The federal Consumer Financial Protection Bureau last month proposed repealing a 2017 "ability-to-pay" requirement that the industry opposed. The Obama administration proposed the rule as a way to end predatory lending against low-income Americans.
"The Trump political appointees at the Consumer Financial Protection Bureau have forgotten the essential mission of their agency — to protect consumers," said California Attorney General Xavier Becerra. "The CFPB's proposed rule change would allow payday lenders to target and take advantage of our nation's most vulnerable borrowers rather than issue loans based on a person's ability to pay."
Becerra, a Democrat and frequent critic of President Donald Trump, submitted a letter with the coalition opposing the administration's proposal to delay the rule, which had been scheduled to go into effect in August.

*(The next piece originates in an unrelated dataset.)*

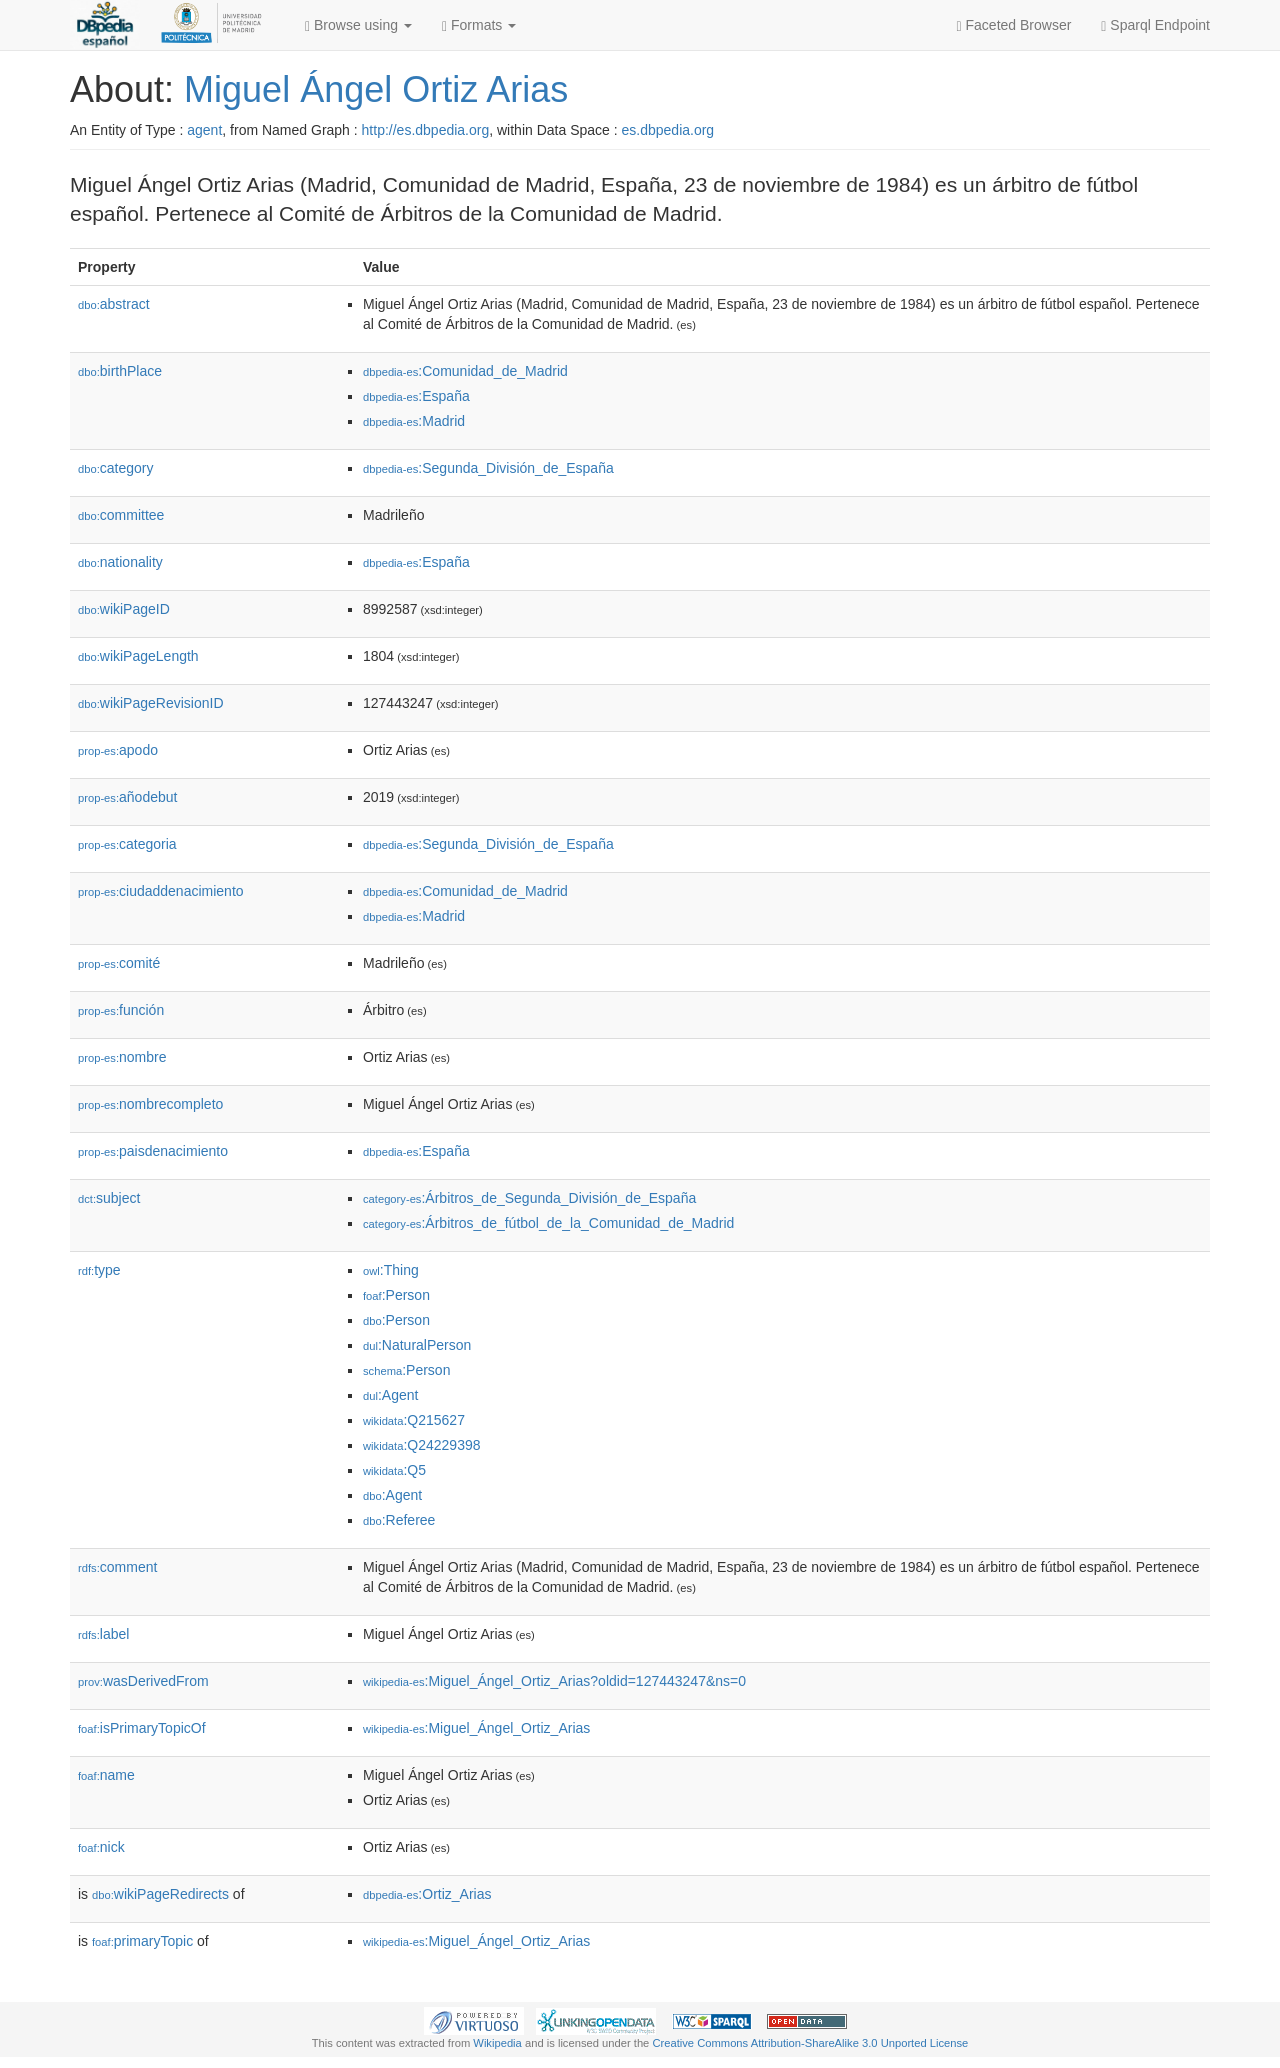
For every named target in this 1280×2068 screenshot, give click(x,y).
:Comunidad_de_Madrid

The letter was sent to CFPB Director Kathleen Kraninger.
In the letter, the state attorneys general criticized the Trump administration's delay in implementing the rule and alternative proposals that would rescind the provision. Among the other state attorneys general signing the letter were Letitia James of New York and Gurbir Grewal of New Jersey.
"These proposals were issued only after representatives of the payday industry secretly lobbied CFBP's former acting Director Mick Mulvaney, and after CFPB falsely denied that such a meeting had occurred," the letter stated.
In addition, the letter said the 2017 rule is of concern to the state attorneys general because they share authority with the CFPB over enforcement of the provision. The rule took effect last year but the federal agency announced it would delay compliance until August 2019.
"The delay in the underwriting protections will leave the citizens of our states unprotected from many types of exploitative loans, and could embolden lenders who seek to circumvent the laws of those states with strong protections against such loans," the letter added.
Finally, the attorneys general warned "we will not hesitate to consider taking legal action if CFPB unlawfully proceeds."
Last month, the CFPB said in a press release that "there was insufficient evidence and legal support for the mandatory underwriting provisions in the 2017 final rule. Additionally, the Bureau is concerned that these provisions would reduce access to credit and competition in states that have determined that it is in their residents' interests to be able to use such products, subject to state-law limitations."
The CFPB didn't immediately respond to a request for comment Tuesday.